November 06, 2003|Ellen Baskin | Special to The Times

Wentworth Miller makes his film debut in "The Human Stain," an adaptation of Philip Roth's acclaimed novel, but the actor is no novice when it comes to literary classics. He majored in English at Princeton University, and, as to his unique first name, "according to family lore," Miller says, "my great-grandmother plucked it out of Jane Austen." Thus, "Persuasion's" heroic Capt. Wentworth has been further immortalized; the current keeper of the name is actually Wentworth Miller III -- but he wryly promises that "when I have a son, his first name will be John."

Although he didn't act in college, his love of movies and TV propelled him to Los Angeles after graduation. A childhood dream of acting was rekindled, and Miller felt that "if I didn't at least try, I would always regret it."

He did temp work while going to classes and auditions. He persisted, eventually wrangling a number of TV guest spots, then the lead in the 2002 ABC miniseries "Dinotopia." After wrapping "The Human Stain," Miller had a small part in "Underworld," a hit horror flick that opened earlier this year.

"The Human Stain" opened to mixed reviews, although Miller was singled out for praise. The cast includes Anthony Hopkins, Nicole Kidman, Ed Harris and Gary Sinise -- but because Miller is seen only in flashbacks (as Hopkins' younger self), he doesn't appear with any of them.

Much of the drama of "The Human Stain" stems from a life-altering decision made by Coleman Silk (the role shared by Miller and Hopkins) in the postwar 1940s, planting an action taken by Miller at its thematic core. The film begins in the present, then, after establishing what we think is a clear sense of who Silk is, cuts to the past, revealing a shocking truth he has kept from everyone.

"I wanted to take the two of them and create one composite character," director Robert Benton explains. "With Wentworth, we show the formative act that made Coleman Silk who he is, and then we see [Hopkins as] Coleman at the end of his life. Together, the different pieces line up next to each other to make one picture of this man." But they're dissonant images, "like a Cubist painting," Benton points out.

Benton was impressed with the unseasoned Miller's ability to play certain key moments. "There's an enormous temptation, especially if you're a young actor starting out, to show the world you can act in every shot, to always be busy," he says. "But if you look at Wentworth in certain scenes, there's a stillness to him, and it's quite powerful."

The scenes involving the young Silk disclose the story's dramatic twist. After being accused of racism and being ostracized from his prestigious academic position, the '40s-era sequence reveals that Silk is a black man who has been passing for white. This is a subject that holds great personal resonance for Miller, who is biracial. (Hopkins is not.)

"My father is black and my mother is white," he explains. "There were certain things that I automatically understood about the character and the story."
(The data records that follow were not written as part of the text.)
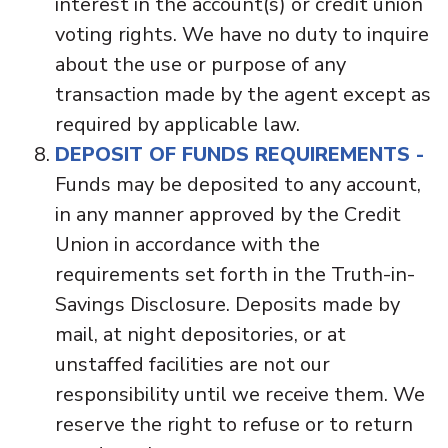
interest in the account(s) or credit union
voting rights. We have no duty to inquire
about the use or purpose of any
transaction made by the agent except as
required by applicable law.
DEPOSIT OF FUNDS REQUIREMENTS -
Funds may be deposited to any account,
in any manner approved by the Credit
Union in accordance with the
requirements set forth in the Truth-in-
Savings Disclosure. Deposits made by
mail, at night depositories, or at
unstaffed facilities are not our
responsibility until we receive them. We
reserve the right to refuse or to return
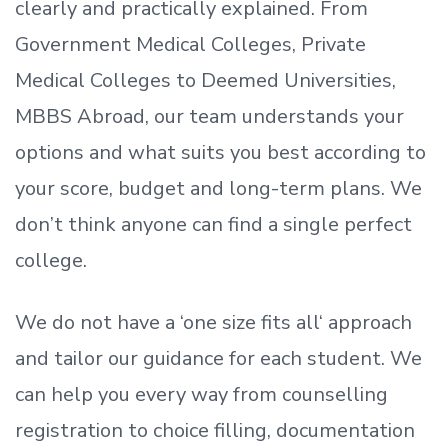
clearly and practically explained. From
Government Medical Colleges, Private
Medical Colleges to Deemed Universities,
MBBS Abroad, our team understands your
options and what suits you best according to
your score, budget and long-term plans. We
don’t
think anyone can find a single perfect
college.
We do not have a
‘
one size fits all
‘
approach
and tailor our guidance for each student.
We
can help you every way from counselling
registration to choice filling, documentation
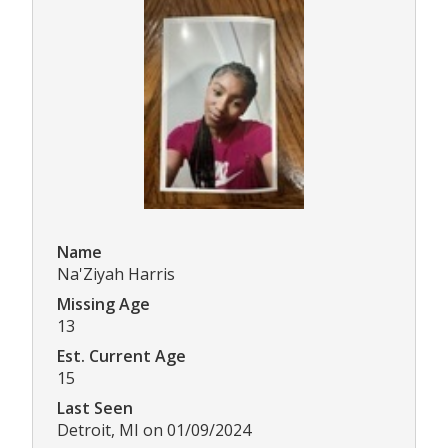
Name
Na'Ziyah Harris
Missing Age
13
Est. Current Age
15
Last Seen
Detroit, MI on 01/09/2024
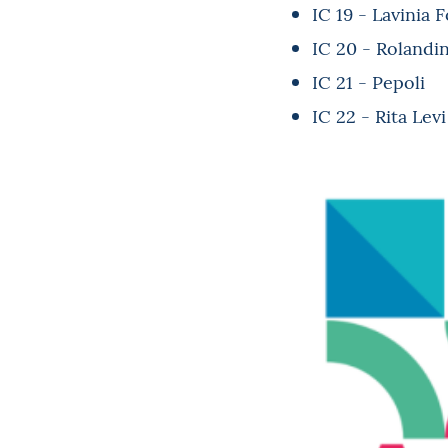
IC 19 - Lavinia 
IC 20 - Rolandi
IC 21 - Pepoli
IC 22 - Rita Lev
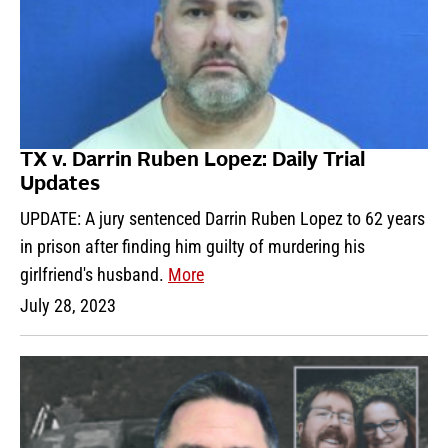
TX v. Darrin Ruben Lopez: Daily Trial
Updates
UPDATE: A jury sentenced Darrin Ruben Lopez to 62 years
in prison after finding him guilty of murdering his
girlfriend's husband.
More
July 28, 2023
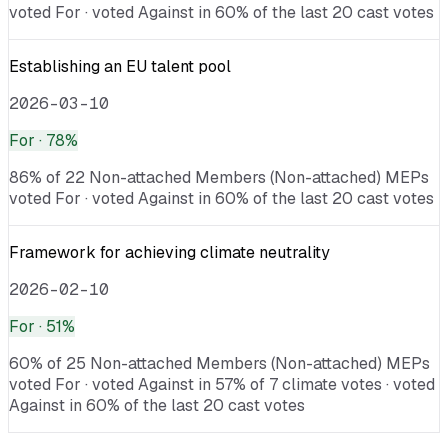
voted For · voted Against in 60% of the last 20 cast votes
Establishing an EU talent pool
2026-03-10
For
· 78%
86% of 22 Non-attached Members (Non-attached) MEPs
voted For · voted Against in 60% of the last 20 cast votes
Framework for achieving climate neutrality
2026-02-10
For
· 51%
60% of 25 Non-attached Members (Non-attached) MEPs
voted For · voted Against in 57% of 7 climate votes · voted
Against in 60% of the last 20 cast votes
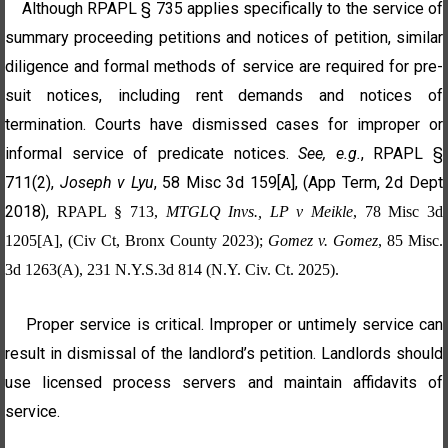
Although RPAPL § 735 applies specifically to the service of
summary proceeding petitions and notices of petition, similar
diligence and formal methods of service are required for pre-
suit notices, including rent demands and notices of
termination. Courts have dismissed cases for improper or
informal service of predicate notices.
See, e.g.
, RPAPL §
711(2),
Joseph v Lyu
, 58 Misc 3d 159[A], (App Term, 2d Dept
2018),
RPAPL § 713,
MTGLQ Invs., LP v Meikle
, 78 Misc 3d
1205[A], (Civ Ct, Bronx County 2023);
Gomez v. Gomez
, 85 Misc.
3d 1263(A), 231 N.Y.S.3d 814 (N.Y. Civ. Ct. 2025)
.
Proper service is critical. Improper or untimely service can
result in dismissal of the landlord’s petition. Landlords should
use licensed process servers and maintain affidavits of
service.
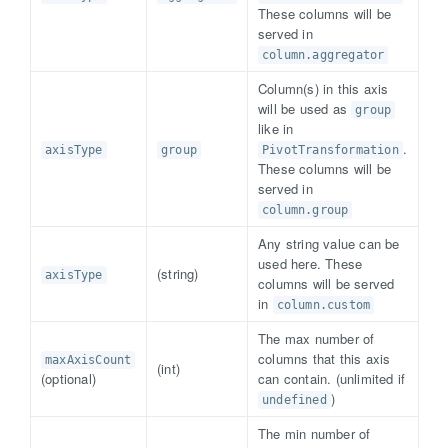
These columns will be
served in
column.aggregator
Column(s) in this axis
will be used as
group
like in
.
axisType
group
PivotTransformation
These columns will be
served in
column.group
Any string value can be
used here. These
(string)
axisType
columns will be served
in
column.custom
The max number of
columns that this axis
maxAxisCount
(int)
(optional)
can contain. (unlimited if
)
undefined
The min number of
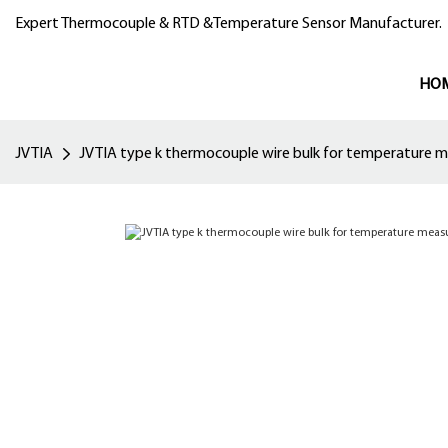
Expert Thermocouple & RTD &Temperature Sensor Manufacturer.
HO
JVTIA
JVTIA type k thermocouple wire bulk for temperature 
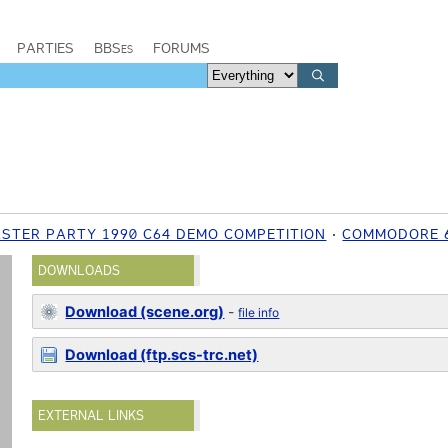
PARTIES
BBSes
FORUMS
ASTER PARTY 1990 C64 DEMO COMPETITION
COMMODORE 
DOWNLOADS
Download (scene.org)
-
file info
Download (ftp.scs-trc.net)
EXTERNAL LINKS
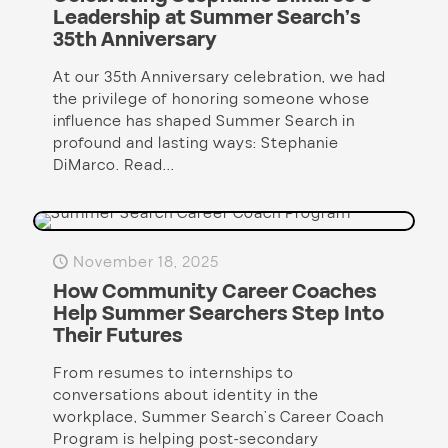
Leadership at Summer Search’s
35th Anniversary
At our 35th Anniversary celebration, we had
the privilege of honoring someone whose
influence has shaped Summer Search in
profound and lasting ways: Stephanie
DiMarco. Read...
November 18, 2025
How Community Career Coaches
Help Summer Searchers Step Into
Their Futures
From resumes to internships to
conversations about identity in the
workplace, Summer Search’s Career Coach
Program is helping post-secondary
Miller, 31, grew up in Brooklyn, in the thick of New York's "melting pot," where questions of racial identity "just never came up." It wasn't until he went to Princeton that race became an issue. "College is really when the whole 'Who am I?' process begins anyway," he notes. "To be mixed race is to be between two communities. You have to define yourself for other people, or you'll be defined by them. I would say, 'My father is black,' and this expression would come across their face, this look in their eyes ... and then they'd associate me with every stereotype they had in their minds about being black."

Miller recognized this trait in Coleman Silk. "I think that's what he's rebelling against," he says. "It's not that he hates being black. It's about being put into a box not of your own making and being told, 'This is who you are and what you can and cannot do.'

"No one wants to be typecast. At the same time, I grew up with the experience of not seeing me on either the large or small screen, not seeing anyone that I could relate to, anyone that would reflect me back to me. I do feel in some ways that I'm at the forefront of things, and I feel as though it's imperative, given the opportunity, that one should step forward."